An alarm went off at 8.15am this morning and I was thrilled to realise it was Nathan's phone and not mine. I settled back down with a smile on my face, but two minutes later my own alarm went off and it took me a split second to realise why. For some ludicrous reason, when I was last with my osteopath, I'd booked myself in for his earliest appointment today. I think I'd told myself that I couldn't be sure what I'd be doing on a date so close to Christmas, so figured it was best to get osteopathy out of the way in case it was at loggerheads with travel plans or potential work.
It turns out that I could have had a lie-in and furthermore that I've a painful wisdom tooth coming through which makes my jaw ache, so a bit of extra time in bed would have been a very lovely experience. To make matters slightly worse, we went home from the carol concert last night and watched the final of Strictly Come Dancing rather late into the night, so frankly I feel like an old dish cloth today, still deeply de-hydrated as a result of spending hours in a church yesterday without drinking nearly enough water.
The osteopath went a bit easy on me, which I found quite disappointing. I would far rather be pummelled and abused.
I went to Angel to try and buy Nathan a Christmas present from Loop, the knitting shop, and realised, as soon as I'd arrived, that it was closed on a Monday. At the same time I discovered that there wasn't a shop in Angel which sold DVDs. What there was, however, was a whole heap of people in red tabards carrying clipboards, every one of whom opted to pursue me down the street asking if I wanted to donate to their charity. Well, that's not entirely true, they're never that up front. They rush after you complimenting you on your odd socks, or asking you if you're having a nice day, or if you've finished your Christmas shopping. Reel 'em in, then go for the jugular. If a beggar did this, the police would ask him to move on. It's harassment and it's deeply inappropriate. I don't care if it's for charity. There are too many charities out there for this to be an appropriate way of behaving. What makes matters worse is that the people who rush after you are plainly out-of-work actors. I can spot an actor's insincerity a mile off.
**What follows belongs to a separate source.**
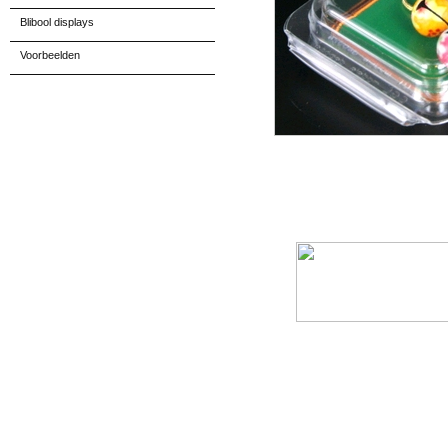
Blibool displays
Voorbeelden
I see it way too often when I'm in audition situations telling an actor about a show or film I'm casting, and they're nodding and shimmering and opening their eyes all wide because they think that's what listening looks like!
I took myself to Crouch End and then Muswell Hill and did a bit of panic buying which included a trip to a baker's on the Broadway. I keep giving it the benefit of the doubt because I always want independent shops to do well, but really the place is quite horrific. Everything tastes like MDF and the Eastern European women who work there seem almost incapable of smiling. I've no doubt that the little iced bun I bought there will be wholly inedible.
I came home and wrapped Christmas presents whilst watching The Railway Children, and was instantly drawn entirely into its West-Yorkshire-feel-good world. That scene, when Jenny Agguter screams "Daddy, my Daddy" as the steam train's smoke clears, still chokes me. Of course this film could never be made these days: the interest both the elderly gentleman and the station master have in the children would be seem as paedophilic in the extreme. A similar piece these days would feature Agguter screaming rape (anonymously) whilst Bernard Cribbins' photograph was plastered all over the Haworth Gazette!